Remontez en arrière dans vos journaux. N’y eut-il pas toujours autour des printemps une époque où l’année, en faisant irruption, vous atteignait comme un reproche? Il y avait en vous une disposition à être joyeuse, et cependant, lorsque vous sortiez dans le vide spacieux, une hésitation étrange naissait dans l’air, et votre marche devenait incertaine comme sur un bateau. Le jardin commençait; mais vous – c’était cela – vous y entraîniez l’hiver et l’année passée; pour vous c’était tout au plus une suite. Tandis que vous attendiez que votre âme participât à la saison, vous éprouviez soudain le poids de vos membres, et quelque chose comme la possibilité de tomber malade, pénétrait dans votre pressentiment ouvert. Vous l’attribuiez à votre robe trop légère, vous jetiez le châle sur vos épaules, vous couriez jusqu’au bout de l’allée: et puis vous étiez là, le cœur battant, au milieu du large rond-point, résolue à être d’accord avec tout cela. Mais un oiseau chantait, et était seul, et vous reniait. Ah, vous eussiez dû être morte!

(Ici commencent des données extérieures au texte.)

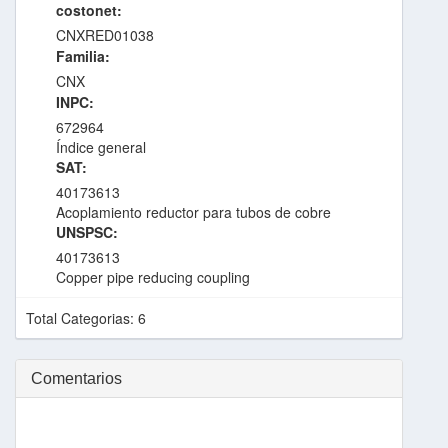
costonet:
CNXRED01038
Familia:
CNX
INPC:
672964
Índice general
SAT:
40173613
Acoplamiento reductor para tubos de cobre
UNSPSC:
40173613
Copper pipe reducing coupling
Total Categorias: 6
Comentarios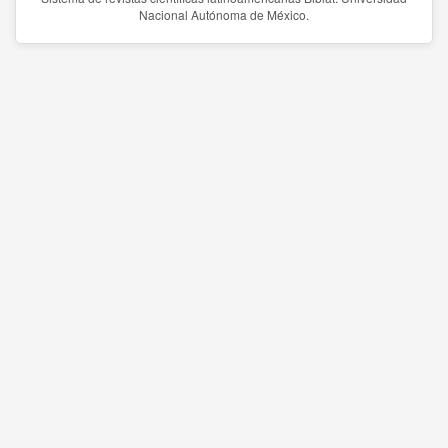
Nacional Autónoma de México.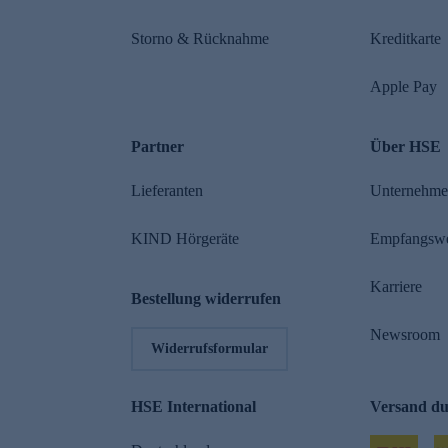
Storno & Rücknahme
Kreditkarte
Apple Pay
Partner
Über HSE
Lieferanten
Unternehm
KIND Hörgeräte
Empfangsw
Karriere
Bestellung widerrufen
Newsroom
Widerrufsformular
HSE International
Versand d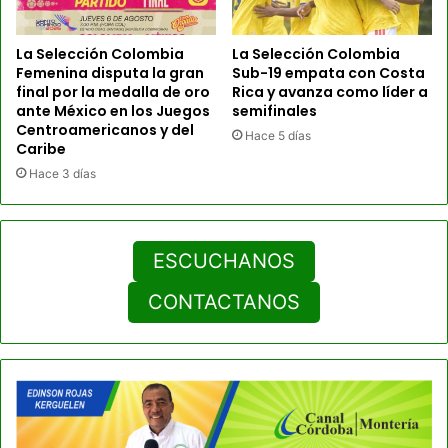
La Selección Colombia
La Selección Colombia
Femenina disputa la gran
Sub-19 empata con Costa
final por la medalla de oro
Rica y avanza como líder a
ante México en los Juegos
semifinales
Centroamericanos y del
Hace 5 días
Caribe
Hace 3 días
ESCUCHANOS
CONTACTANOS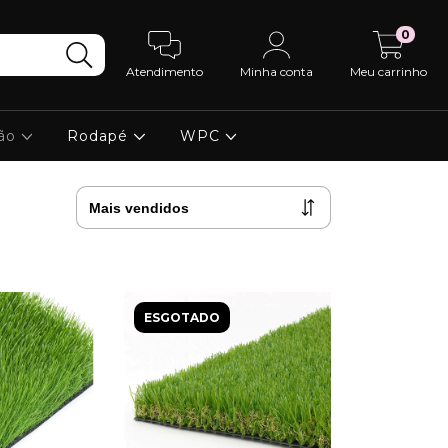
0
Atendimento
Minha conta
Meu carrinho
ção
Rodapé
WPC
ESGOTADO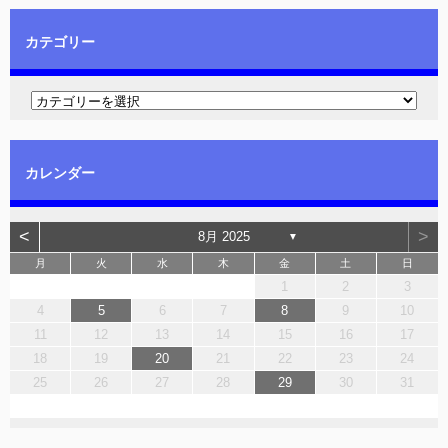
カテゴリー
カレンダー
<
>
8月 2025
▼
月
火
水
木
金
土
日
1
2
3
4
5
6
7
8
9
10
11
12
13
14
15
16
17
18
19
20
21
22
23
24
25
26
27
28
29
30
31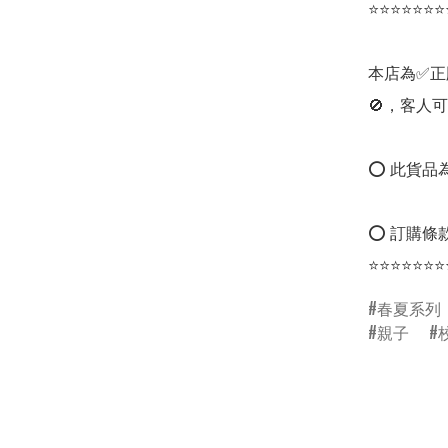
⭐⭐⭐⭐⭐⭐⭐
本店為✅正
🚫，客人可
⭕ 此貨品為
⭕ 訂購條款
⭐⭐⭐⭐⭐⭐⭐
春夏系列
親子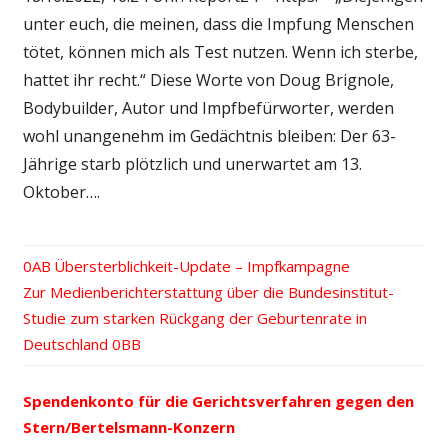
unter euch, die meinen, dass die Impfung Menschen
tötet, können mich als Test nutzen. Wenn ich sterbe,
hattet ihr recht.“ Diese Worte von Doug Brignole,
Bodybuilder, Autor und Impfbefürworter, werden
wohl unangenehm im Gedächtnis bleiben: Der 63-
Jährige starb plötzlich und unerwartet am 13.
Oktober….
Vorheriger
Übersterblichkeit-Update – Impfkampagne
Beitrags-
Nächster
Zur Medienberichterstattung über die Bundesinstitut-
Beitrag:
Beitrag:
Studie zum starken Rückgang der Geburtenrate in
Navigation
Deutschland
Spendenkonto für die Gerichtsverfahren gegen den
Stern/Bertelsmann-Konzern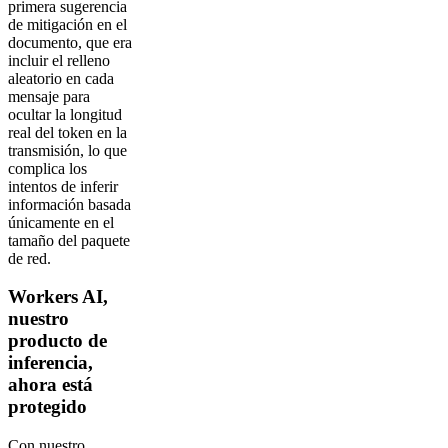
primera sugerencia
de mitigación en el
documento, que era
incluir el relleno
aleatorio en cada
mensaje para
ocultar la longitud
real del token en la
transmisión, lo que
complica los
intentos de inferir
información basada
únicamente en el
tamaño del paquete
de red.
Workers AI,
nuestro
producto de
inferencia,
ahora está
protegido
Con nuestro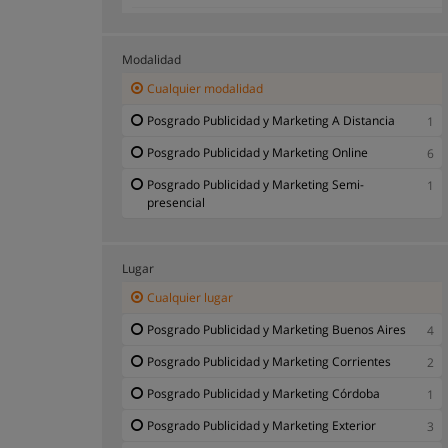
Posgrado Relaciones Públicas
1
Modalidad
Cualquier modalidad
Posgrado Publicidad y Marketing A Distancia
1
Posgrado Publicidad y Marketing Online
6
Posgrado Publicidad y Marketing Semi-
1
presencial
Lugar
Cualquier lugar
Posgrado Publicidad y Marketing Buenos Aires
4
Posgrado Publicidad y Marketing Corrientes
2
Posgrado Publicidad y Marketing Córdoba
1
Posgrado Publicidad y Marketing Exterior
3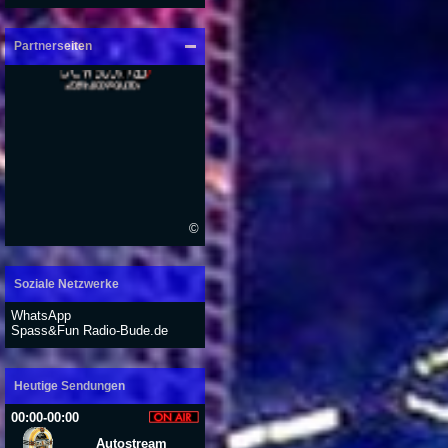
Partnerseiten
©
Soziale Netzwerke
WhatsApp
Spass&Fun Radio-Bude.de
Heutige Sendungen
00:00-00:00
Autostream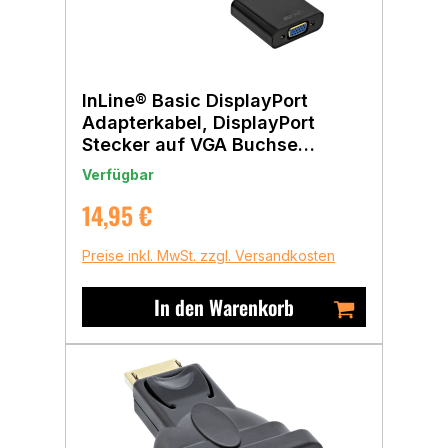
InLine® Basic DisplayPort
Adapterkabel, DisplayPort
Stecker auf VGA Buchse
schwarz, 0,15m
Verfügbar
Regulärer Preis:
14,95 €
Preise inkl. MwSt. zzgl. Versandkosten
In den Warenkorb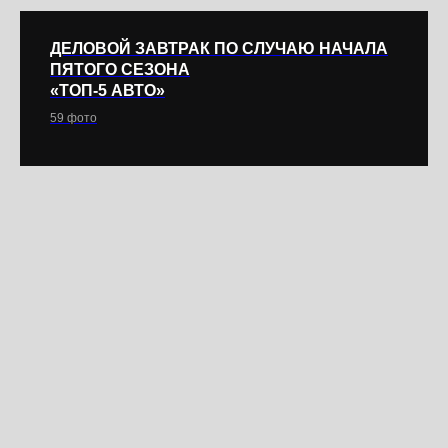
ДЕЛОВОЙ ЗАВТРАК ПО СЛУЧАЮ НАЧАЛА
ПЯТОГО СЕЗОНА
«ТОП-5 АВТО»
59 фото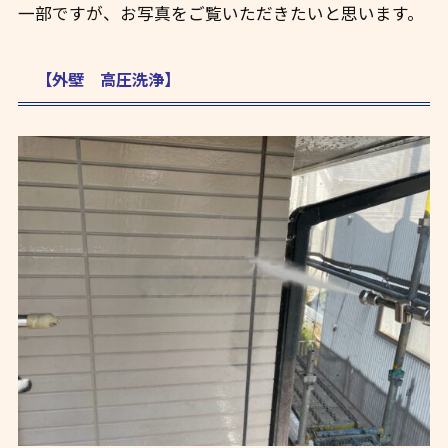
一部ですが、お写真をご覧いただきたいと思います。
【外壁 高圧洗浄】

Peut-être. Peut-être est-ce nouveau que nous surmontions cela: l’année et l’amour. Les fleurs et les fruits sont mûrs lorsqu’ils tombent. Les animaux se sentent, s’entre-trouvent et en sont contents. Mais nous qui avons projeté Dieu, nous ne pouvons pas finir par être prêts. Nous remettons notre nature, nous avons encore besoin de temps. Qu’est-ce, pour nous, qu’une année? Que sont-elles, toutes? Avant même que nous ayons commencé Dieu, nous le prions déjà: Fais-nous survivre à cette nuit. Et puis, les maladies. Et puis, l’amour.

Que Clémence de Bourges ait dû mourir à son aurore. Elle qui n’avait pas sa pareille; parmi les instruments dont elle savait jouer comme nulle autre, le plus beau, joué de façon inoubliable, même dans le moindre son de sa voix. Sa jeunesse était si hautement résolue qu’une amoureuse pleine d’élan put dédier à ce cœur naissant le livre de sonnets dans lequel chaque vers était inassouvi. Louise Labbé ne craignit pas d’effrayer cette enfant par les longues souffrances de l’amour. Elle lui montrait la montée nocturne du désir et lui promettait la douleur comme un univers agrandi; et elle soupçonnait qu’avec sa douleur pleine d’expérience elle était loin d’atteindre cette attente obscure qui faisait belle cette adolescente.